> [Data provided]
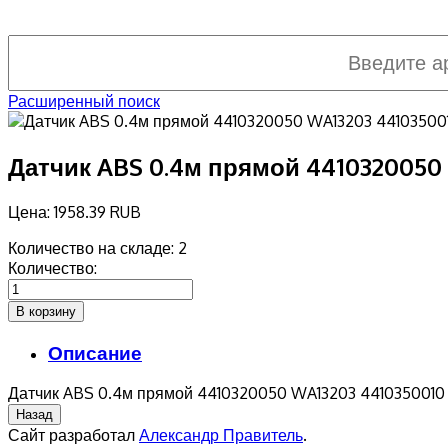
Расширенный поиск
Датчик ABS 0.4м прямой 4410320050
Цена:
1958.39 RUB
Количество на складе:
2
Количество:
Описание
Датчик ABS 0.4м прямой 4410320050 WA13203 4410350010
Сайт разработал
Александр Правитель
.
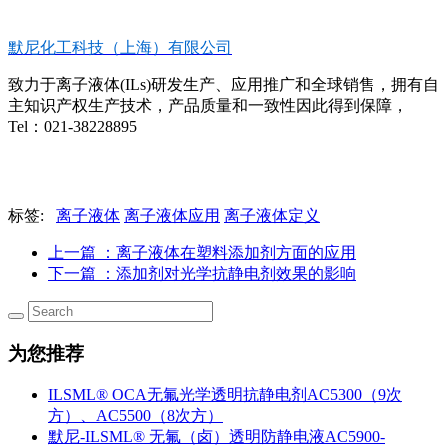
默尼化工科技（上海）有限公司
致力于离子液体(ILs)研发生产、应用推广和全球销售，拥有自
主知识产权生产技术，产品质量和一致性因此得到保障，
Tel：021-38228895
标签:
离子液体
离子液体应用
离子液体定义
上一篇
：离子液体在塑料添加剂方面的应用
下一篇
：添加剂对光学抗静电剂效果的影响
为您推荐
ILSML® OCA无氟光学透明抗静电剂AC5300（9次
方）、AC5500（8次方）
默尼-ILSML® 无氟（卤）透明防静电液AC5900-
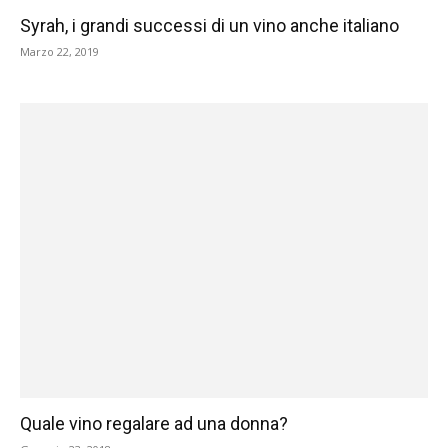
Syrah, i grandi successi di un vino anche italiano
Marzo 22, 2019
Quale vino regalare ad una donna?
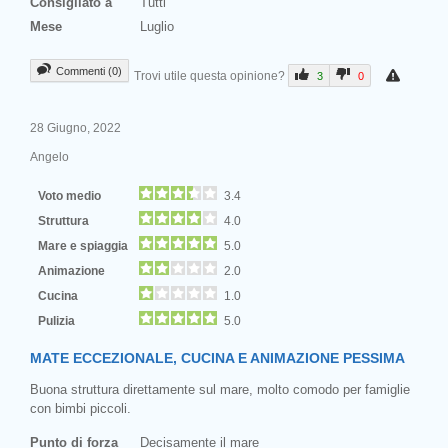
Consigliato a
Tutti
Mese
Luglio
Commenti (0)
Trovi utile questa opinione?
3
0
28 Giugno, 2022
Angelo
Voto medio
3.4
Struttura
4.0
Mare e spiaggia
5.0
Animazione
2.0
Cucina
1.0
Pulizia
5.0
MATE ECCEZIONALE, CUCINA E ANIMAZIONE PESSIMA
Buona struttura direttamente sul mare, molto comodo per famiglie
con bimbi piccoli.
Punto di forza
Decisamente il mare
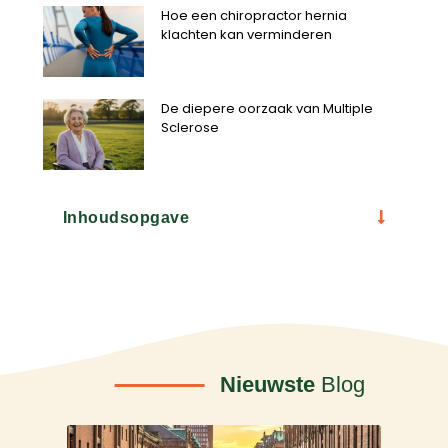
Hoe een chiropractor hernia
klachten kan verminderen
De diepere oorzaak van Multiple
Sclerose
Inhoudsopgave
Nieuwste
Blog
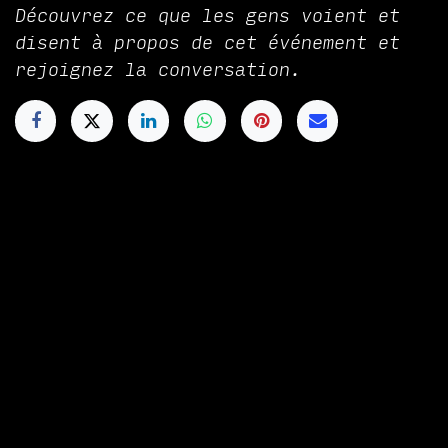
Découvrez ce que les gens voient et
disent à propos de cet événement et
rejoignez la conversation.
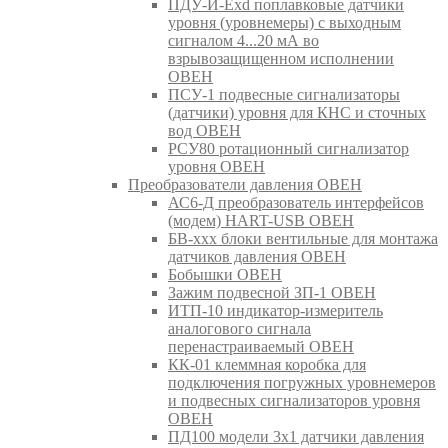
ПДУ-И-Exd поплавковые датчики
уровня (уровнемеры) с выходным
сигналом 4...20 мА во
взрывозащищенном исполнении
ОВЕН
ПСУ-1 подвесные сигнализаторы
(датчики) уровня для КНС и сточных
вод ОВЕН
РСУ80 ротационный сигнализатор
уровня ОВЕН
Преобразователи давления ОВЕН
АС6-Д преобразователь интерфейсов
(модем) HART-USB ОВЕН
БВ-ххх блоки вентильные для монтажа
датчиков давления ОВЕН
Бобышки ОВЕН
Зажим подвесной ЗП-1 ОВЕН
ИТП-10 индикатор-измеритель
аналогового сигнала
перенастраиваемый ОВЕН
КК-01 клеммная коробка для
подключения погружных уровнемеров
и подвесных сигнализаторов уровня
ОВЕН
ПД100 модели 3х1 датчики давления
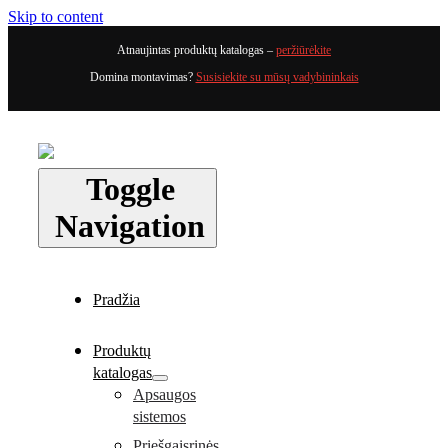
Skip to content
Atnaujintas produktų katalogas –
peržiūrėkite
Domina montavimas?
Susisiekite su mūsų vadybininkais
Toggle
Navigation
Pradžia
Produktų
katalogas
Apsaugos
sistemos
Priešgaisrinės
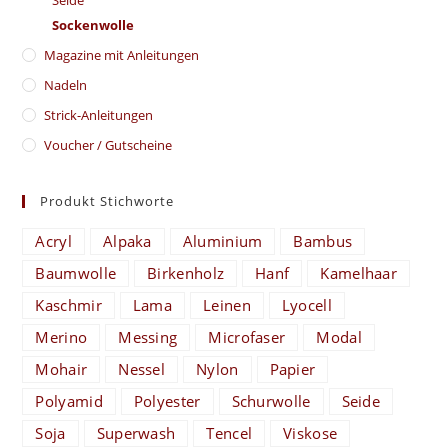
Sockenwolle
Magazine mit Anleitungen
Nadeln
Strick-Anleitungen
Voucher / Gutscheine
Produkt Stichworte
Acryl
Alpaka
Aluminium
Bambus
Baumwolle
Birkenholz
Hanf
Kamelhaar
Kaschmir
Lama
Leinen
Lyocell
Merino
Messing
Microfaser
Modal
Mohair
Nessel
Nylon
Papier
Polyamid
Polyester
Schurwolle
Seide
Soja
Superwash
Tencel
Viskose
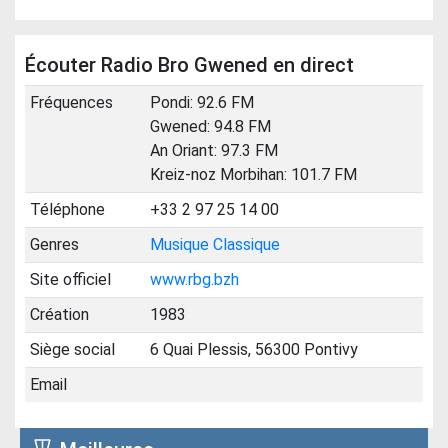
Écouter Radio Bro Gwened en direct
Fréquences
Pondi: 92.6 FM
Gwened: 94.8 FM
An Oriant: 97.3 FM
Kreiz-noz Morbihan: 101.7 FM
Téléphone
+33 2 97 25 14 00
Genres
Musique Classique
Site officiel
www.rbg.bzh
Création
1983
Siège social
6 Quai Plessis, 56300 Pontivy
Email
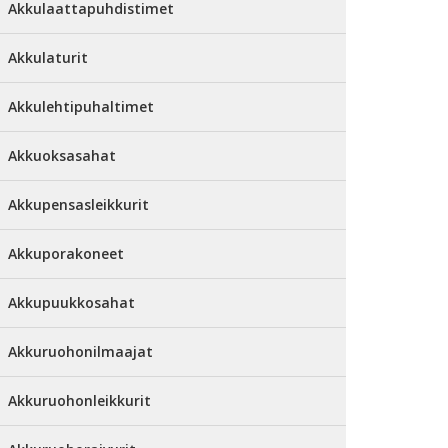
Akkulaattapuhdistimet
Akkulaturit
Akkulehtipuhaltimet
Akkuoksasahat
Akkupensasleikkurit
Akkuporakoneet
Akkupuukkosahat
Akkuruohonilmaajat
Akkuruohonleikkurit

> [What the task requires]
Transcribe the records in full and exactly. Pictures stay out.

> [Response box]
Расширенный поиск
Датчик ABS 0.4м прямой 4410320050
Цена:
1958.39 RUB
Количество на складе:
2
Количество:
Описание
Датчик ABS 0.4м прямой 4410320050 WA13203 4410350010
Сайт разработал
Александр Правитель
.
默尼化工科技（上海）有限公司
致力于离子液体(ILs)研发生产、应用推广和全球销售，拥有自
主知识产权生产技术，产品质量和一致性因此得到保障，
Tel：021-38228895
标签:
离子液体
离子液体应用
离子液体定义
上一篇
：离子液体在塑料添加剂方面的应用
下一篇
：添加剂对光学抗静电剂效果的影响
为您推荐
ILSML® OCA无氟光学透明抗静电剂AC5300（9次
方）、AC5500（8次方）
默尼-ILSML® 无氟（卤）透明防静电液AC5900-
Syrah, i grandi successi di un vino anche italiano
Marzo 22, 2019
Quale vino regalare ad una donna?
Consigliato a
Tutti
Mese
Luglio
Commenti (0)
Trovi utile questa opinione?
3
0
28 Giugno, 2022
Angelo
Voto medio
3.4
Struttura
4.0
Mare e spiaggia
5.0
Animazione
2.0
Cucina
1.0
Pulizia
5.0
MATE ECCEZIONALE, CUCINA E ANIMAZIONE PESSIMA
Buona struttura direttamente sul mare, molto comodo per famiglie
con bimbi piccoli.
Punto di forza
Decisamente il mare
Hoe een chiropractor hernia
klachten kan verminderen
De diepere oorzaak van Multiple
Sclerose
Inhoudsopgave
Nieuwste
Blog
Découvrez ce que les gens voient et
disent à propos de cet événement et
rejoignez la conversation.
ПДУ-И-Exd поплавковые датчики
уровня (уровнемеры) с выходным
сигналом 4...20 мА во
взрывозащищенном исполнении
ОВЕН
ПСУ-1 подвесные сигнализаторы
(датчики) уровня для КНС и сточных
вод ОВЕН
РСУ80 ротационный сигнализатор
уровня ОВЕН
Преобразователи давления ОВЕН
АС6-Д преобразователь интерфейсов
(модем) HART-USB ОВЕН
БВ-ххх блоки вентильные для монтажа
датчиков давления ОВЕН
Бобышки ОВЕН
Зажим подвесной ЗП-1 ОВЕН
ИТП-10 индикатор-измеритель
аналогового сигнала
перенастраиваемый ОВЕН
КК-01 клеммная коробка для
подключения погружных уровнемеров
и подвесных сигнализаторов уровня
ОВЕН
ПД100 модели 3х1 датчики давления
Skip to content
Atnaujintas produktų katalogas –
peržiūrėkite
Domina montavimas?
Susisiekite su mūsų vadybininkais
Toggle
Navigation
Pradžia
Produktų
katalogas
Apsaugos
sistemos
Priešgaisrinės
Sockenwolle
Magazine mit Anleitungen
Nadeln
Strick-Anleitungen
Voucher / Gutscheine
Produkt Stichworte
Acryl
Alpaka
Aluminium
Bambus
Baumwolle
Birkenholz
Hanf
Kamelhaar
Kaschmir
Lama
Leinen
Lyocell
Merino
Messing
Microfaser
Modal
Mohair
Nessel
Nylon
Papier
Polyamid
Polyester
Schurwolle
Seide
Soja
Superwash
Tencel
Viskose
Écouter Radio Bro Gwened en direct
Fréquences
Pondi: 92.6 FM
Gwened: 94.8 FM
An Oriant: 97.3 FM
Kreiz-noz Morbihan: 101.7 FM
Téléphone
+33 2 97 25 14 00
Genres
Musique Classique
Site officiel
www.rbg.bzh
Création
1983
Siège social
6 Quai Plessis, 56300 Pontivy
Email
Akkulaattapuhdistimet
Akkulaturit
Akkulehtipuhaltimet
Akkuoksasahat
Akkupensasleikkurit
Akkuporakoneet
Akkupuukkosahat
Akkuruohonilmaajat
Akkuruohonleikkurit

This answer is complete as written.